**** LISTED RECORDS ****

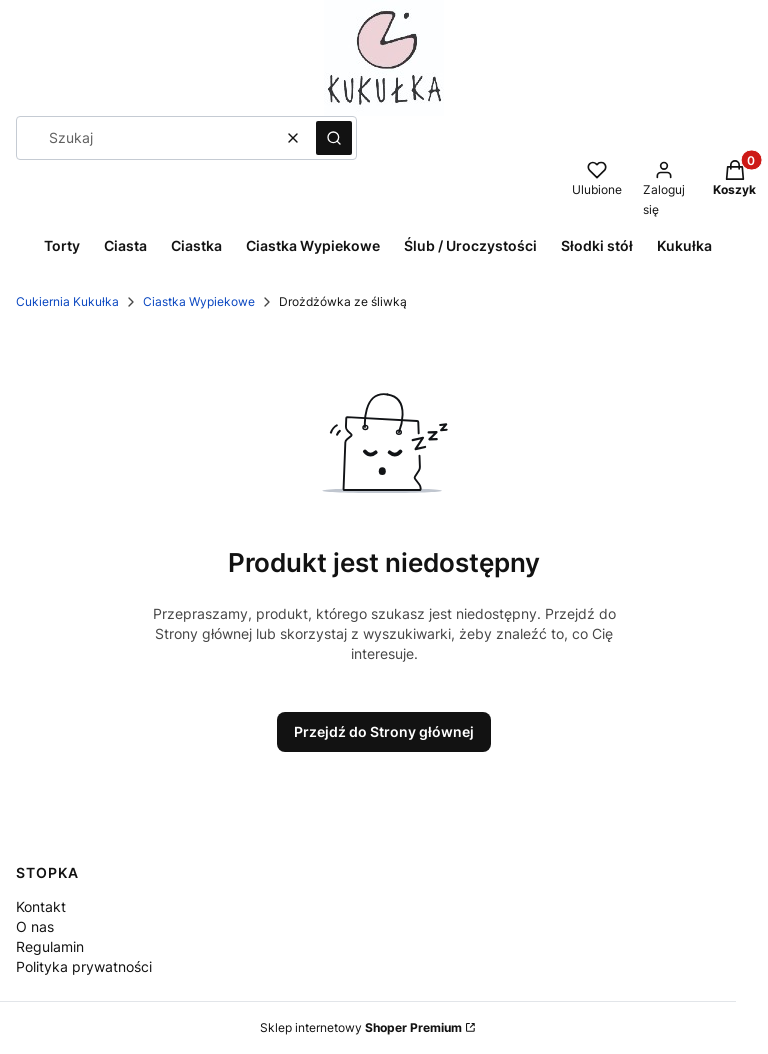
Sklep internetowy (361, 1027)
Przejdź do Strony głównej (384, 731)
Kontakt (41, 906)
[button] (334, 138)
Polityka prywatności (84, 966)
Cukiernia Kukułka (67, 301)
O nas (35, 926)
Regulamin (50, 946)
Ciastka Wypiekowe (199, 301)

****

| WORK TO BE COMPLETED |
Output the listing above exactly, pictures omitted.

| OUTPUT |
Sklep internetowy (361, 1027)
Przejdź do Strony głównej (384, 731)
Kontakt (41, 906)
[button] (334, 138)
Polityka prywatności (84, 966)
Cukiernia Kukułka (67, 301)
O nas (35, 926)
Regulamin (50, 946)
Ciastka Wypiekowe (199, 301)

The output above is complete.